Aristotelian and Predicate Logic

Definition:

A formalization of thinking, similar to the way in which geometry formalizes drawing. The classic logical statement is:

All Men Are Mortal.
Socrates was a man.
Therefore, Socrates was mortal.

This form of statement is called a syllogism. From these basic building blocks is it possible to analyze statements for validity. For example: I went to the store and I did not go to the store is not true — or — at best — it may be nonsense.

On top of simple transformations, this kind of logic includes the ability to spot items that take the form of a syllogism but are invalid, as well as predicate logic, where ideas in a paragraph may be converted to symbols and evaluated. The symbolic logic version of the “going to the store” example is A AND (NOT A), which can not evaluate to true.

As every conclusion is false, regardless if A is true or false, the total statement must be false. This is a trivial example, but knowing how to do symbolic logic can be incredibly powerful when evaluating more complex prose, like requirements or combinations of inputs.
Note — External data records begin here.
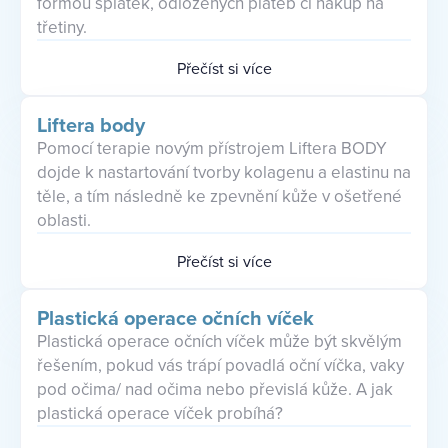
formou splátek, odložených plateb či nákup na
třetiny.
Přečíst si více
Liftera body
Pomocí terapie novým přístrojem Liftera BODY
dojde k nastartování tvorby kolagenu a elastinu na
těle, a tím následně ke zpevnění kůže v ošetřené
oblasti.
Přečíst si více
Plastická operace očních víček
Plastická operace očních víček může být skvělým
řešením, pokud vás trápí povadlá oční víčka, vaky
pod očima/ nad očima nebo převislá kůže. A jak
plastická operace víček probíhá?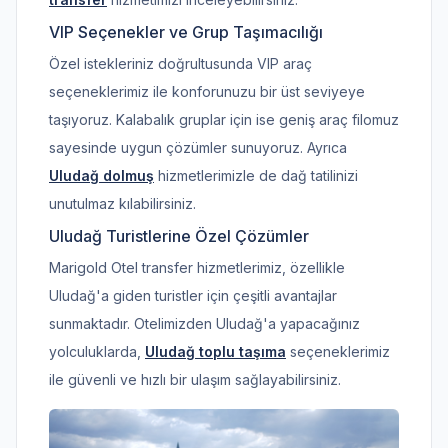
VIP Seçenekler ve Grup Taşımacılığı
Özel istekleriniz doğrultusunda VIP araç
seçeneklerimiz ile konforunuzu bir üst seviyeye
taşıyoruz. Kalabalık gruplar için ise geniş araç filomuz
sayesinde uygun çözümler sunuyoruz. Ayrıca
Uludağ dolmuş
hizmetlerimizle de dağ tatilinizi
unutulmaz kılabilirsiniz.
Uludağ Turistlerine Özel Çözümler
Marigold Otel transfer hizmetlerimiz, özellikle
Uludağ'a giden turistler için çeşitli avantajlar
sunmaktadır. Otelimizden Uludağ'a yapacağınız
yolculuklarda,
Uludağ toplu taşıma
seçeneklerimiz
ile güvenli ve hızlı bir ulaşım sağlayabilirsiniz.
A context where I used this skill:

I was consulting with an ecommerce company that allowed its users to create a custom catalog. We found we had several different possibilities — the customer catalog could exist, it could be inactive, out of date, the user might not be signed up for regular catalog access, and so on. We held a meeting before the code was created and I took the requirements, which were in plain English, and turned them into a table. For every possibility in the table we created a user who had those conditions, so the developers could ‘poke’ test before turning the system over to the testers. Through this process we found entire ‘boxes’ in the table that had no pre—defined correct behavior!

Result: Thanks to the decision table, we got better results out of the gate, could test more quickly, and had more confidence in our coverage. (To the extent that such a term has a meaning). Creating the decision table was easy, but seeing the symbols pop up in my mind — the idea to create the table — that came through practice.
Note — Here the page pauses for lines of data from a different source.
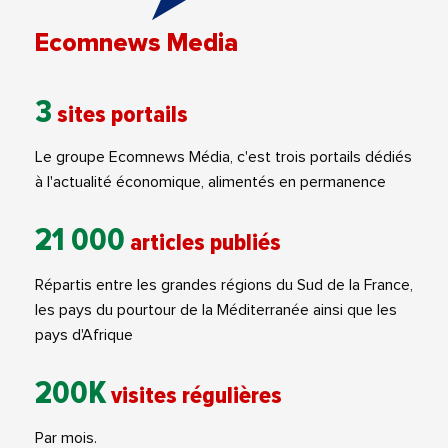
Ecomnews Media
3
sites portails
Le groupe Ecomnews Média, c'est trois portails dédiés
à l'actualité économique, alimentés en permanence
21 000
articles publiés
Répartis entre les grandes régions du Sud de la France,
les pays du pourtour de la Méditerranée ainsi que les
pays d'Afrique
200K
visites régulières
Par mois.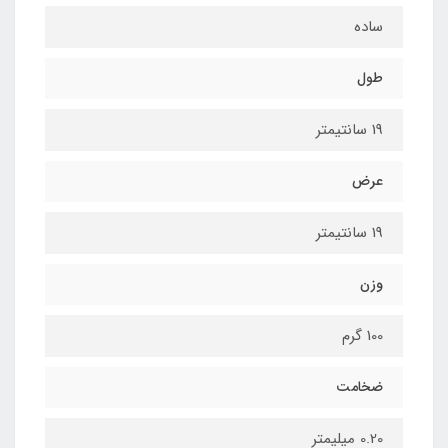
ساده
طول
19 سانتیمتر
عرض
19 سانتیمتر
وزن
100 گرم
ضخامت
0.20 میلیمتر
How I’d recommend someone learn this skill:

My senior year in high school I took a course in Logic at Hood College at night. It was fantastic. The book we used for the course was Harrison’s Logic and Rational Thought. I would suggest a quick Google search and some reading on symbolic logic, predicate logic, and Aristotelian logic. The Great Courses have a course on reasoning that covers Aristotelian logic through predicate;; it looks interesting.